Guest post from Gerald Haigh. Gerald writes regularly for the Microsoft Education Blogs.
We’ve all bought, or been given, stuff that’s disappointed us. Sometimes it’s the fault of the stuff, often it’s down to us for not being clear about whether it will do what we want. Here, for instance, is a sixth-form student at Shireland Collegiate Academy, commenting upon his school-issued iPad.
‘I do not think the iPads have been useful because we cannot work on them because we cannot download Word, PowerPoint, Excel and Publisher and writing notes on them is difficult.’
To be fair, there were approving comments, too, mainly on the convenience of being able to do internet research on a compact, mobile, schoolbag-friendly device. That original remark about the absence of familiar content-creation software, though, is frequently repeated. Kirsty Tonks, E-Learning Director at Shireland, says,
‘Student feedback told us they liked the immediacy of access for research and notes, but when it came to producing work and doing things of real value they’d rather have a device that will do more.’
At whole-school level, the problems come when you want a device which will fit seamlessly and efficiently into an enterprise eco-system, sitting among desktop PCs, laptops, printers – going with the flow, enabling true ‘anytime/anywhere’ learning. Experience, and a lot of frustrated IT managers, shows that the iPad isn’t really intended for that sort of world.

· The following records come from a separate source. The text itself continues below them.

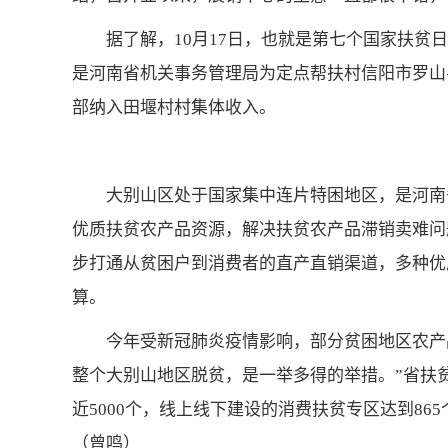
据了解，10月17日，也就是第七个国家扶
是河南省机关事务管理局为定点帮扶村信阳市罗山
部纳入田堰村村集体收入。
大别山区处于国家集中连片特困地区，是河南
优质扶贫农产品资源，解决扶贫农产品滞销卖难问
步打通从贫困户到消费者的直产直销渠道，多种优
算。
今年受新冠肺炎疫情影响，部分贫困地区农产
整个大别山地区脱贫，是一举多得的举措。”省扶
近5000个，线上线下建设的消费扶贫专区达到86
（曾鸣）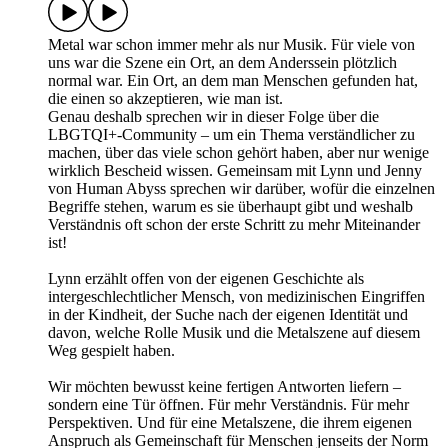
Metal war schon immer mehr als nur Musik. Für viele von
uns war die Szene ein Ort, an dem Anderssein plötzlich
normal war. Ein Ort, an dem man Menschen gefunden hat,
die einen so akzeptieren, wie man ist.
Genau deshalb sprechen wir in dieser Folge über die
LBGTQI+-Community – um ein Thema verständlicher zu
machen, über das viele schon gehört haben, aber nur wenige
wirklich Bescheid wissen. Gemeinsam mit Lynn und Jenny
von Human Abyss sprechen wir darüber, wofür die einzelnen
Begriffe stehen, warum es sie überhaupt gibt und weshalb
Verständnis oft schon der erste Schritt zu mehr Miteinander
ist!
Lynn erzählt offen von der eigenen Geschichte als
intergeschlechtlicher Mensch, von medizinischen Eingriffen
in der Kindheit, der Suche nach der eigenen Identität und
davon, welche Rolle Musik und die Metalszene auf diesem
Weg gespielt haben.
Wir möchten bewusst keine fertigen Antworten liefern –
sondern eine Tür öffnen. Für mehr Verständnis. Für mehr
Perspektiven. Und für eine Metalszene, die ihrem eigenen
Anspruch als Gemeinschaft für Menschen jenseits der Norm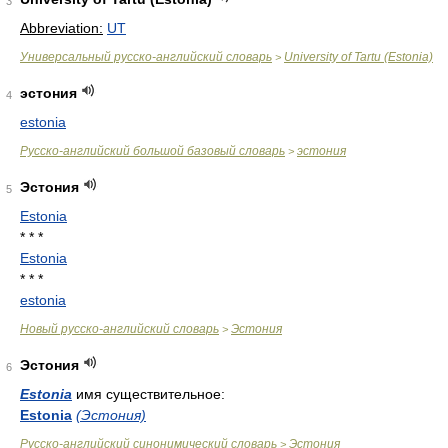
3
Abbreviation:
UT
Универсальный русско-английский словарь
University of Tartu (Estonia)
>
эстония
4
estonia
Русско-английский большой базовый словарь
эстония
>
Эстония
5
Estonia
* * *
Estonia
* * *
estonia
Новый русско-английский словарь
Эстония
>
Эстония
6
Estonia
имя существительное:
Estonia
(Эстония)
Русско-английский синонимический словарь
Эстония
>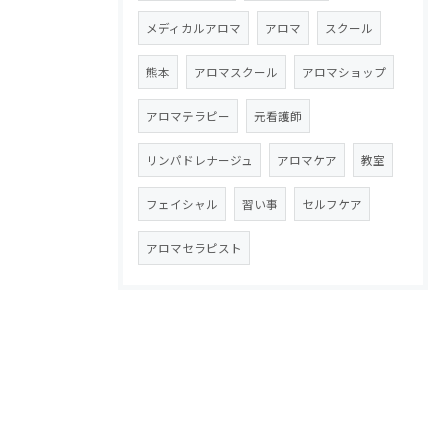
メディカルアロマ
アロマ
スクール
熊本
アロマスクール
アロマショップ
アロマテラピー
元看護師
リンパドレナージュ
アロマケア
教室
フェイシャル
習い事
セルフケア
アロマセラピスト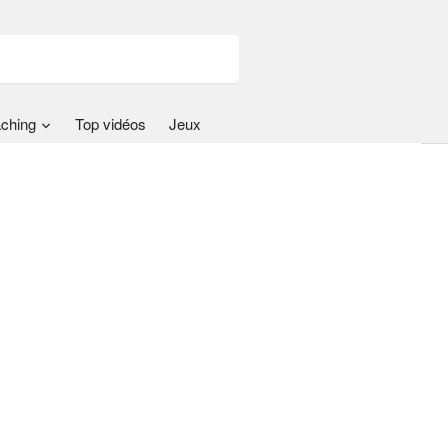
ching
Top vidéos
Jeux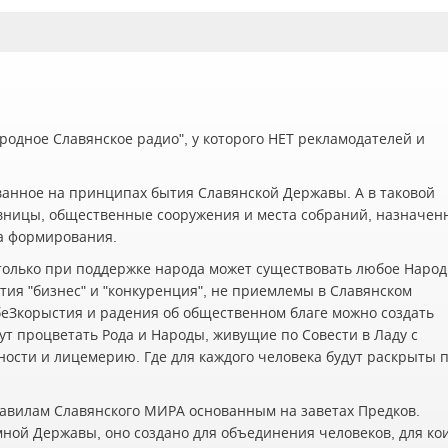
одное Славянское радио", у которого НЕТ рекламодателей и
ванное на принципах бытия Славянской Державы. А в таковой
вницы, общественные сооружения и места собраний, назначен
а формирования.
олько при поддержке народа может существовать любое Наро
ия "бизнес" и "конкуренция", не приемлемы в Славянском
беЗкорыстия и радения об общественном благе можно создать
ут процветать Рода и Народы, живущие по Совести в Ладу с
жности и лицемерию. Где для каждого человека будут раскрыты 
авилам Славянского МИРА основанным на заветах Предков.
мной Державы, оно создано для объединения человеков, для ко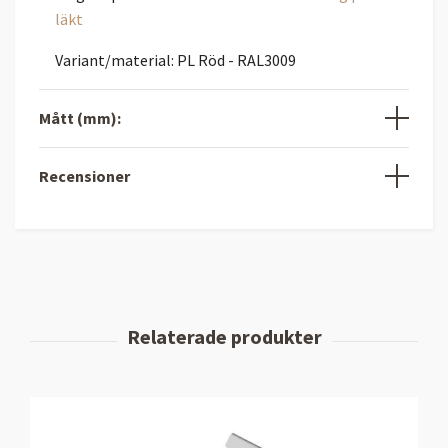
läkt
Variant/material: PL Röd - RAL3009
Mått (mm):
Recensioner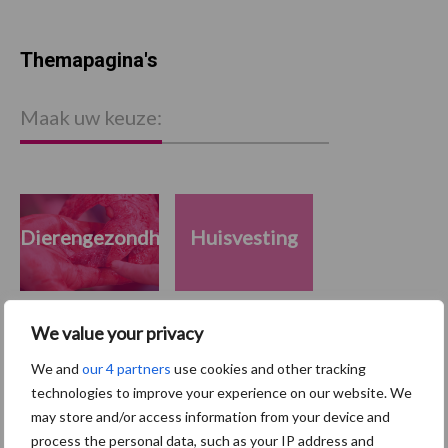
Themapagina's
Maak uw keuze:
Dierengezondheid
Huisvesting
We value your privacy
Toon meer
We and
our 4 partners
use cookies and other tracking
technologies to improve your experience on our website. We
may store and/or access information from your device and
process the personal data, such as your IP address and
Primaire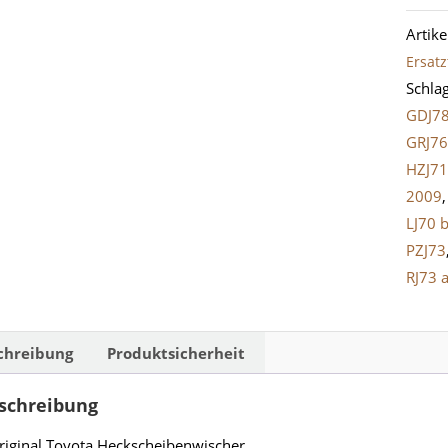
Wisch
Artik
LandC
Ersatz
J7
Schla
Meng
GDJ7
GRJ76
HZJ7
2009
LJ70 
PZJ73
RJ73 
chreibung
Produktsicherheit
schreibung
riginal Toyota Heckscheibenwischer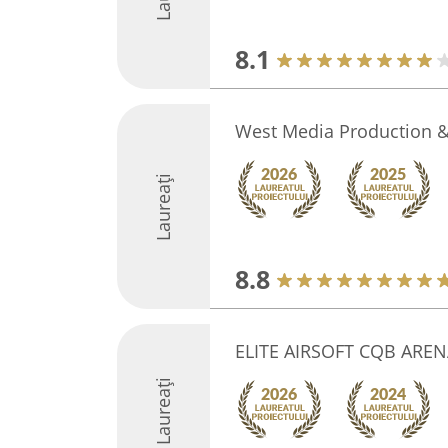
8.1
West Media Production &
Laureați
8.8
ELITE AIRSOFT CQB AREN
Laureați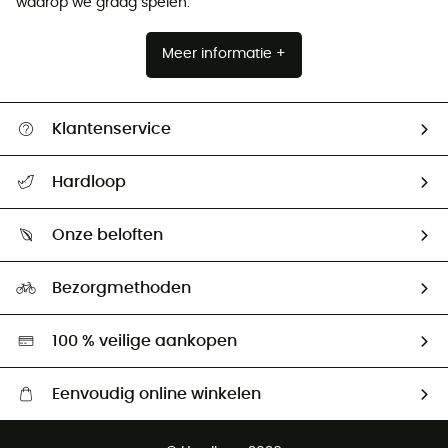
waarop we graag spelen.
Meer informatie +
Klantenservice
Helpcentrum & contact
Hardloop
Mijn zending volgen
Wie zijn we ?
Retourzendingen & Terugbetalingen
Onze beloften
HardGuides
Maattabelen
Ecologische voetafdruk
Ambassadeurs
Bezorgmethoden
Tweedehands
Hardgreen
100 % veilige aankopen
Eenvoudig online winkelen
Gratis levering vanaf € 100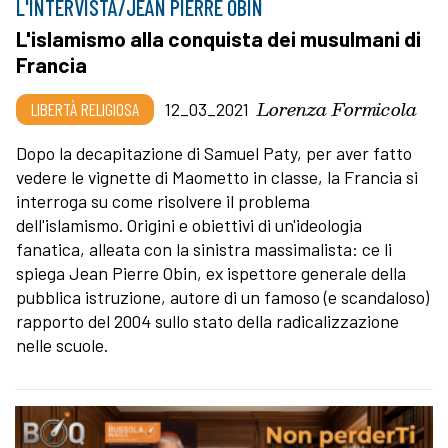
L'INTERVISTA/JEAN PIERRE OBIN
L'islamismo alla conquista dei musulmani di
Francia
Lorenza Formicola
LIBERTÀ RELIGIOSA
12_03_2021
Dopo la decapitazione di Samuel Paty, per aver fatto
vedere le vignette di Maometto in classe, la Francia si
interroga su come risolvere il problema
dell'islamismo. Origini e obiettivi di un'ideologia
fanatica, alleata con la sinistra massimalista: ce li
spiega Jean Pierre Obin, ex ispettore generale della
pubblica istruzione, autore di un famoso (e scandaloso)
rapporto del 2004 sullo stato della radicalizzazione
nelle scuole.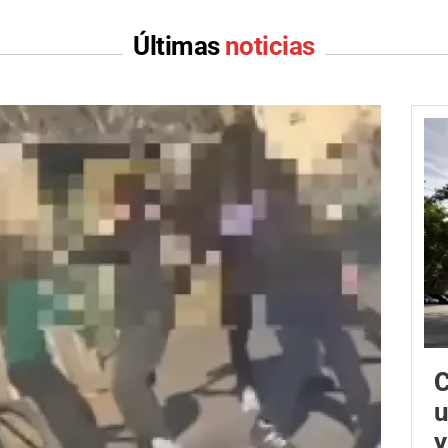
Últimas
noticias
C
u
y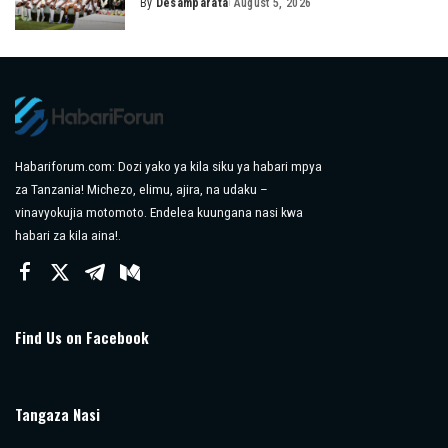
By
Desamparata
August 5, 2026
Posted
by
Habariforum.com: Dozi yako ya kila siku ya habari mpya
za Tanzania! Michezo, elimu, ajira, na udaku –
vinavyokujia motomoto. Endelea kuungana nasi kwa
habari za kila aina!.
Find Us on Facebook
Tangaza Nasi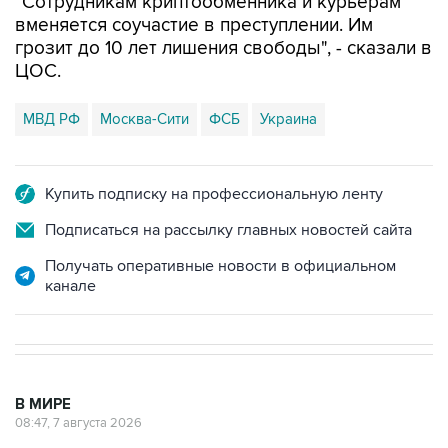
грозит до 10 лет лишения свободы", - сказали в
ЦОС.
МВД РФ
Москва-Сити
ФСБ
Украина
Купить подписку на профессиональную ленту
Подписаться на рассылку главных новостей сайта
Получать оперативные новости в официальном
канале
В МИРЕ
08:47, 7 августа 2026
Пашинян заявил о приверженности
Армении основополагающим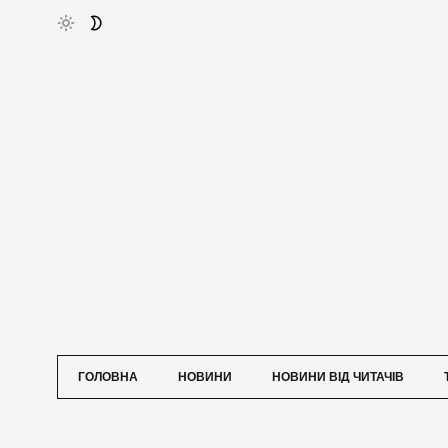
ГОЛОВНА
НОВИНИ
НОВИНИ ВІД ЧИТАЧІВ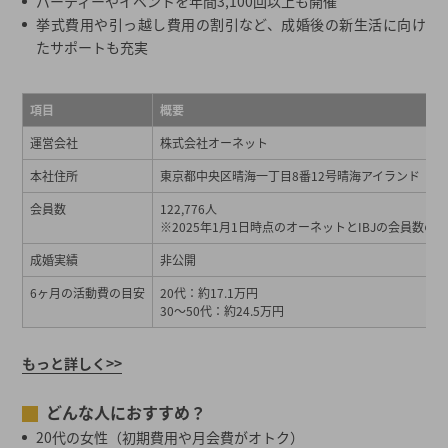
パーティーやイベントを年間3,100回以上も開催
挙式費用や引っ越し費用の割引など、成婚後の新生活に向け
たサポートも充実
項目
概要
運営会社
株式会社オーネット
本社住所
東京都中央区晴海一丁目8番12号晴海アイランド トリ
会員数
122,776人
※2025年1月1日時点のオーネットとIBJの会員数の
成婚実績
非公開
6ヶ月の活動費の目安
20代：約17.1万円
30～50代：約24.5万円
もっと詳しく>>
どんな人におすすめ？
20代の女性（初期費用や月会費がオトク）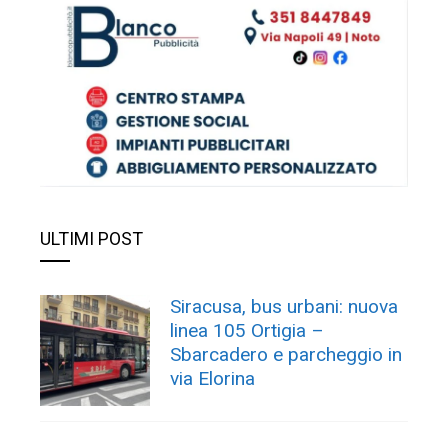
ULTIMI POST
Siracusa, bus urbani: nuova
linea 105 Ortigia –
Sbarcadero e parcheggio in
via Elorina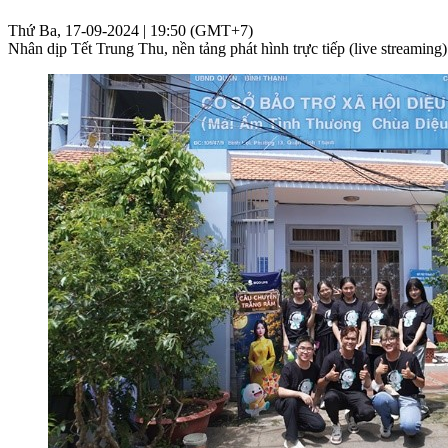
Thứ Ba, 17-09-2024 | 19:50 (GMT+7)
Nhân dịp Tết Trung Thu, nền tảng phát hình trực tiếp (live streami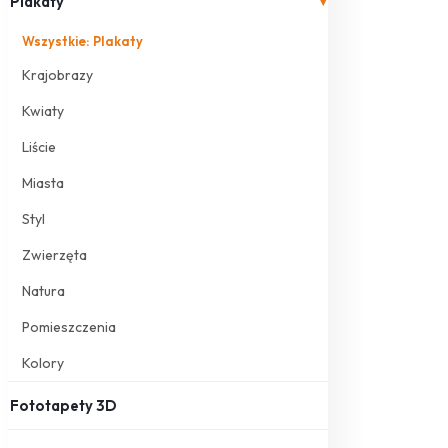
Plakaty
▾
Wszystkie: Plakaty
Krajobrazy
Kwiaty
Liście
Miasta
Styl
Zwierzęta
Natura
Pomieszczenia
Kolory
Fototapety 3D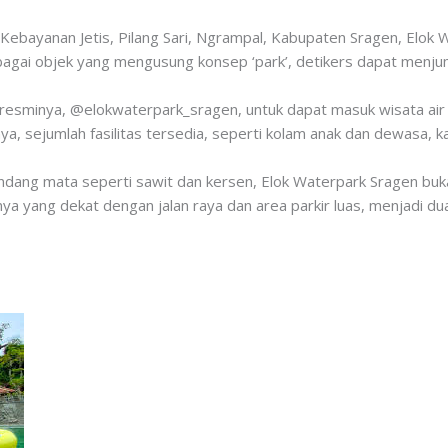
Kebayanan Jetis, Pilang Sari, Ngrampal, Kabupaten Sragen, Elok W
agai objek yang mengusung konsep ‘park’, detikers dapat menjum
 resminya, @elokwaterpark_sragen, untuk dapat masuk wisata air
a, sejumlah fasilitas tersedia, seperti kolam anak dan dewasa, ka
dang mata seperti sawit dan kersen, Elok Waterpark Sragen buka t
nya yang dekat dengan jalan raya dan area parkir luas, menjadi du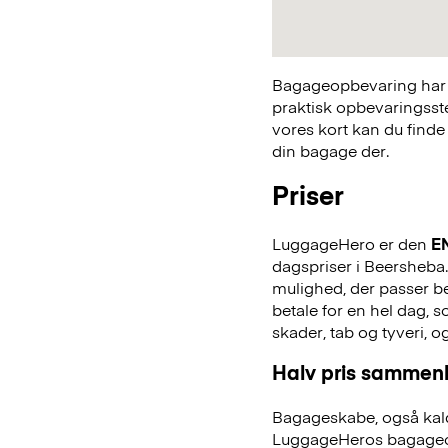
Bagageopbevaring har a
praktisk opbevaringsst
vores kort kan du finde
din bagage der.
Priser
LuggageHero er den
E
dagspriser i Beersheba. 
mulighed, der passer bed
betale for en hel dag,
skader, tab og tyveri, o
Halv pris sammenl
Bagageskabe, også kald
LuggageHeros bagageo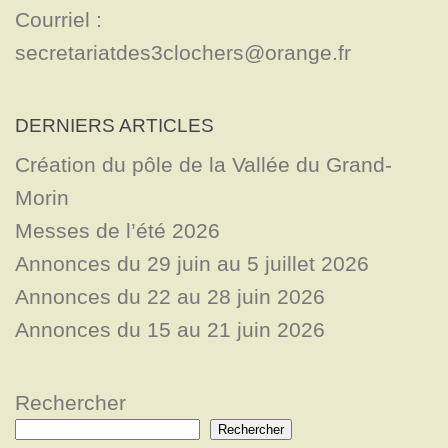
Courriel : 
secretariatdes3clochers@orange.fr
DERNIERS ARTICLES
Création du pôle de la Vallée du Grand-
Morin
Messes de l’été 2026
Annonces du 29 juin au 5 juillet 2026
Annonces du 22 au 28 juin 2026
Annonces du 15 au 21 juin 2026
Rechercher
Rechercher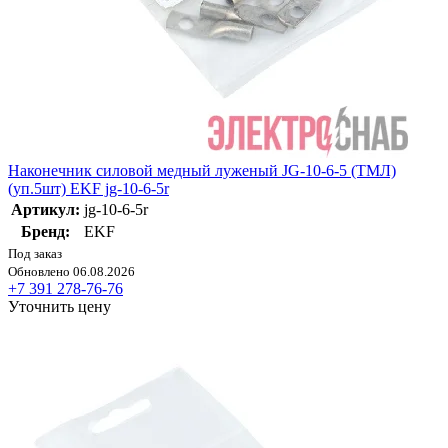
Наконечник силовой медный луженый JG-10-6-5 (ТМЛ)
(уп.5шт) EKF jg-10-6-5r
Артикул:
jg-10-6-5r
Бренд:
EKF
Под заказ
Обновлено 06.08.2026
+7 391 278-76-76
Уточнить цену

Shireland’s principal, Sir Mark Grundy, puts it like this;
‘We had the iPads in September 2012 and it took us till about January before teachers could even attempt to use them with their classes in the way were used to when the students had laptops’
Essentially, it’s about the management of learning – using the various parts of the school’s learning gateway for sharing work to and fro, teacher to student, student to student, encompassing differentiation, creation, collaboration, assessment, seeking advice and making suggestions. Sir Mark speaks of,
‘Fantastic pieces of work sitting on iPads, never seeing the light of day, when they need to be distributed, shared, marked and fed back.’ The point, which he and his colleagues make forcibly is that it’s not just a matter of whether this or that function is technically possible, given a bit of effort and the right apps, but whether it will work easily in the pressured working environment of a school’
He makes a comparison with the way instruments blend in an orchestra.
‘I think of the incredibly creative possibilities of individual musical instruments and how they need to be organised and co-ordinated in an orchestra. We found it difficult to orchestrate our iPads.’
Since Shireland introduced their iPads, tablets have boomed and proliferated, and institutions – including many schools – which quickly bought iPads, have since discovered their limitations.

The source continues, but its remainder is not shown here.